But Anja Heister, director of the In Defense of Animals' Wild & Free-Habitats Campaign in San Rafael, Calif., said hunting elk - or any animal - is unethical.
"It's scientifically unfounded that hunting is the best method to manage wildlife," Heister said.
In Defense of Animals is an international animal rights and rescue organization. It works with a campaign designed to stop hunting and trapping programs.
Michigan's elk hunting season is divided into two halves: The early season is held over 12 days in late August and early September, while the late season is Dec. 7-15. Seventy-eight animals were killed in the early season and 93 in the late season.

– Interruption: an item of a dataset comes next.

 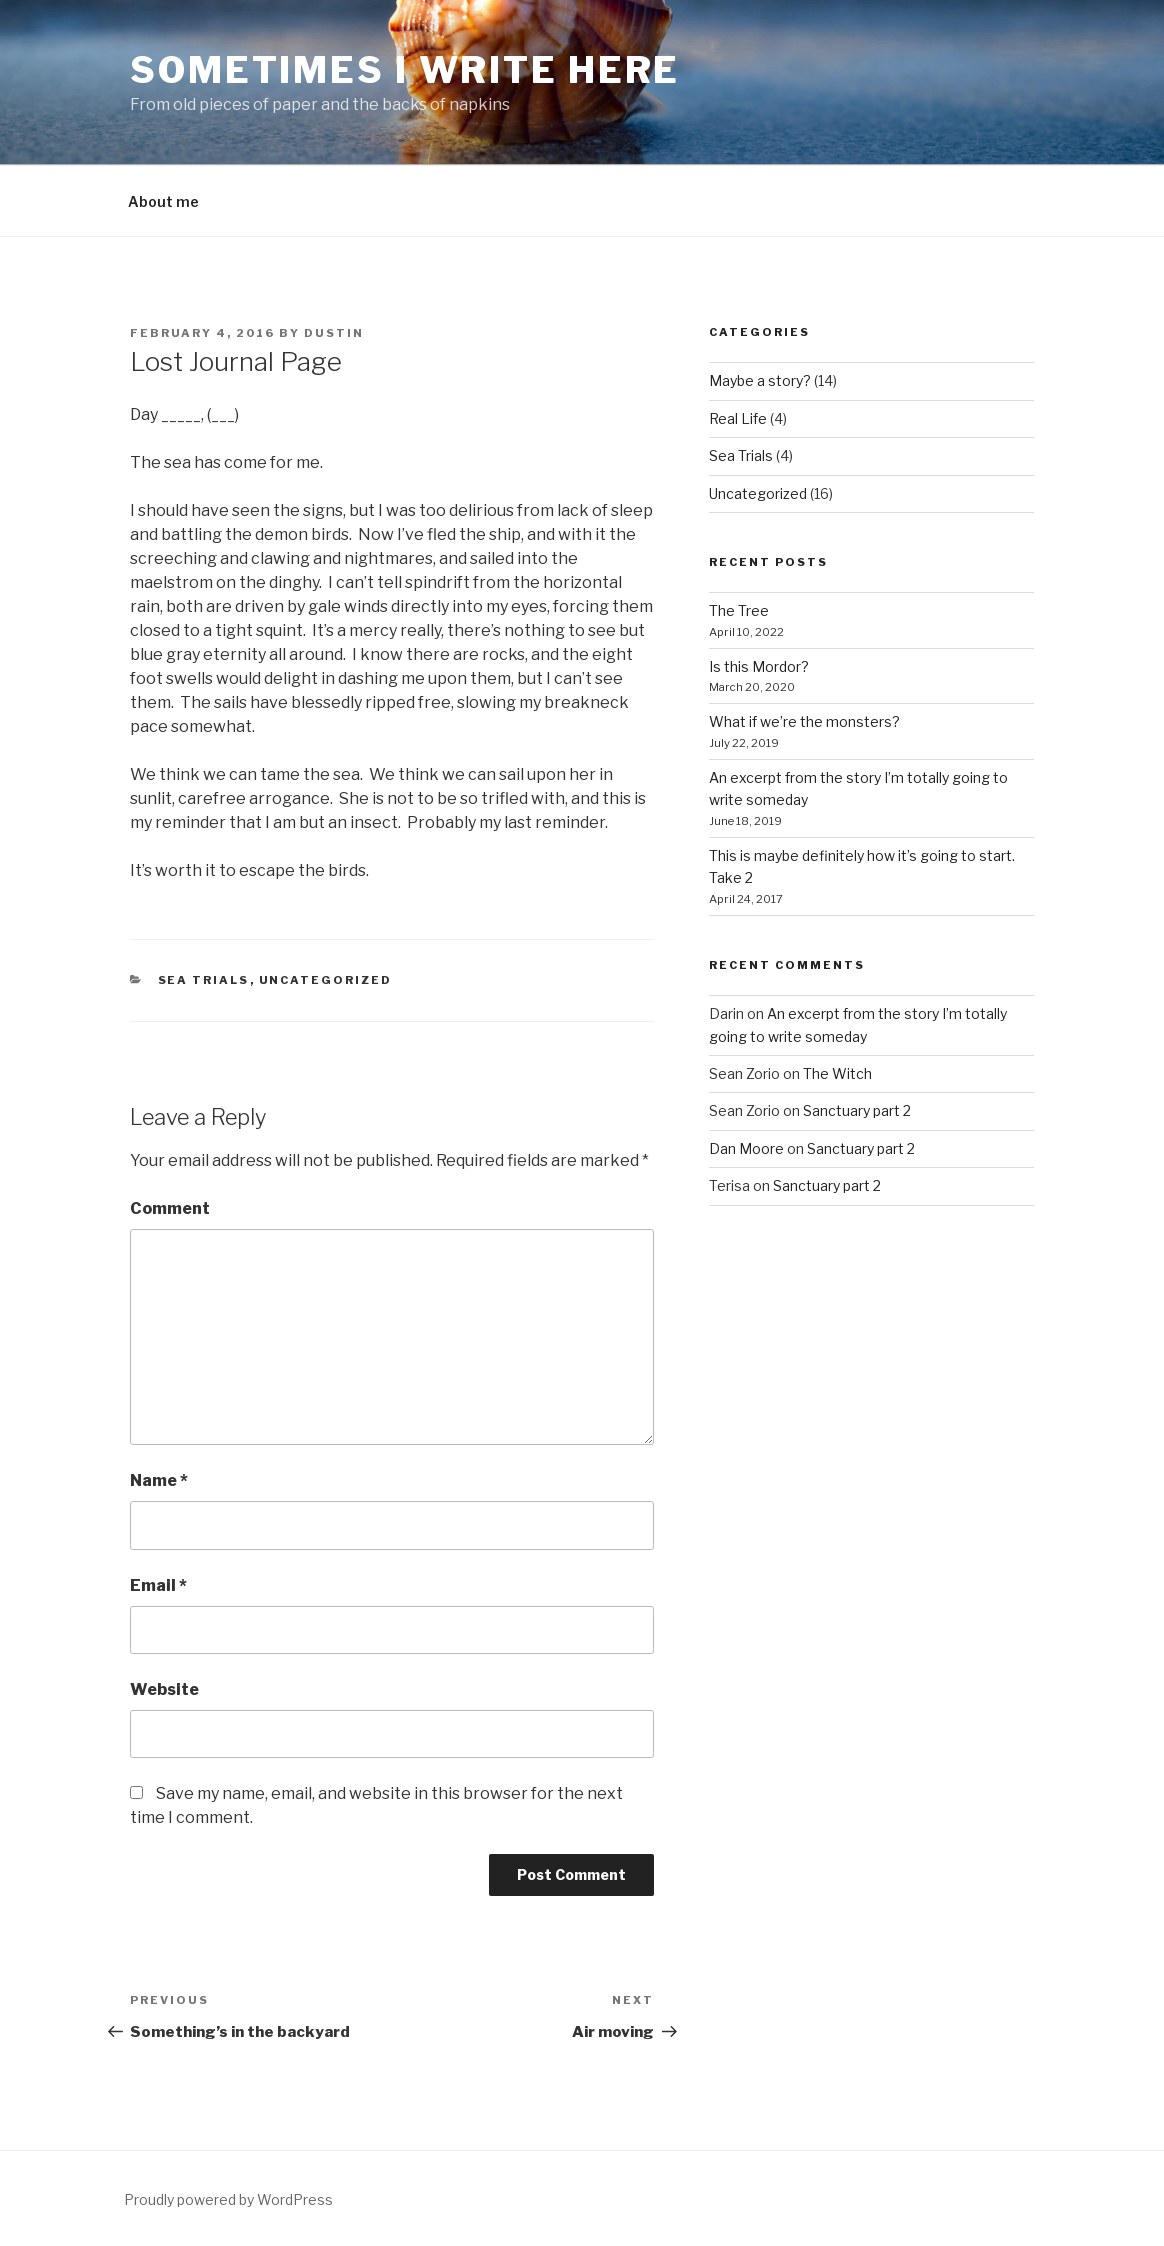 What do you see at coordinates (739, 610) in the screenshot?
I see `The Tree` at bounding box center [739, 610].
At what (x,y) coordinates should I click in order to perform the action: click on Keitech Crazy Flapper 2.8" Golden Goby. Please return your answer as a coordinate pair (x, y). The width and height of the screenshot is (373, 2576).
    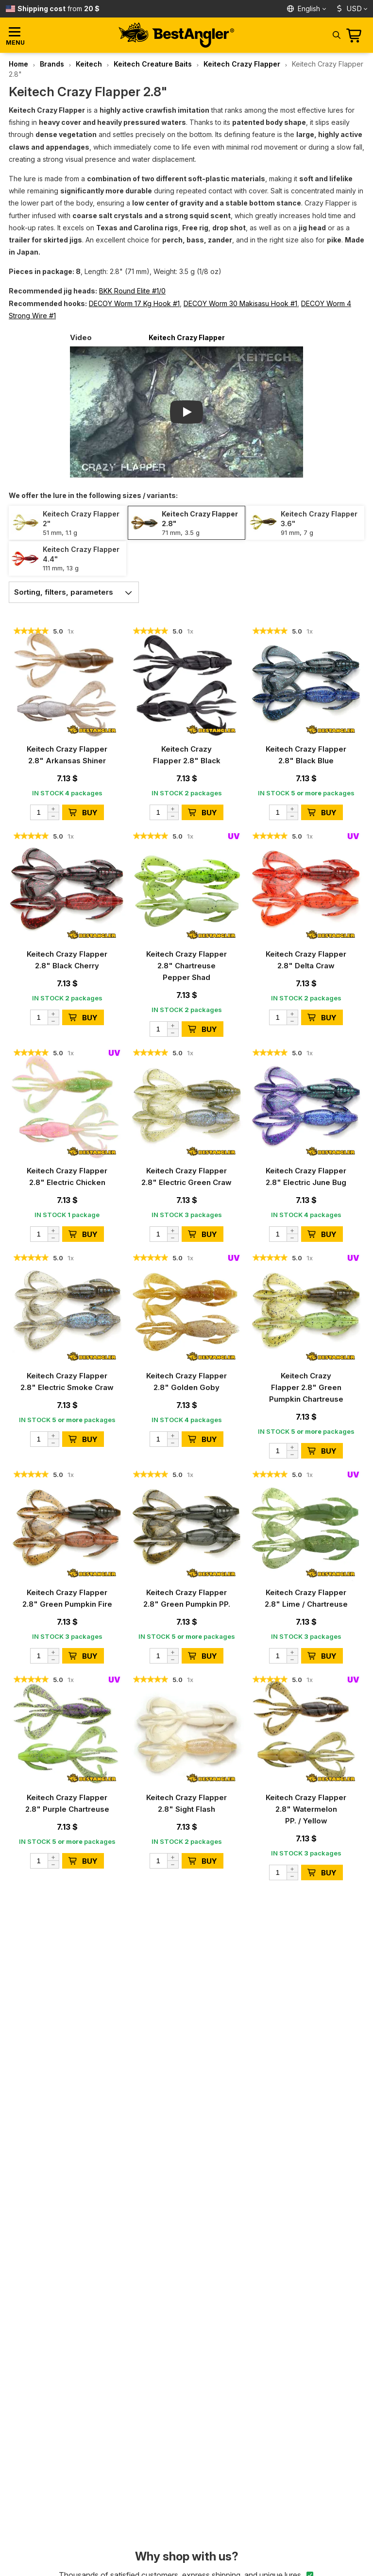     Looking at the image, I should click on (186, 1381).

The 171 total for 2013 compares with 158 elk that were harvested in 2012, according to the DNR.
More than 32,000 hunters apply annually for elk hunting licenses, officials say. For the 2013 elk season, 100 were selected by lottery to hunt in each half.
Sheffer said she started hunting about 15 years ago and mostly looked for bear, deer, turkey, pheasant and other animals. She has applied for an elk hunting license every year for the past nine years.
"I just kept applying," she said. "I didn't think I'd actually pull a tag."
Doug Doherty, regional director of the Rocky Mountain Elk Foundation in Missoula, Mont., said elk hunting helps Michigan's economy.
In October, the conservation group awarded the state $28,500 to enhance elk habitat, reduce damage to private crops and sponsor hunting heritage projects.
"Elk are important to the entire state of Michigan; folks come from all around to view them in their natural places," Doherty said.
"For many northern Michigan towns and businesses, elk viewing and hunting are a huge part of their livelihood."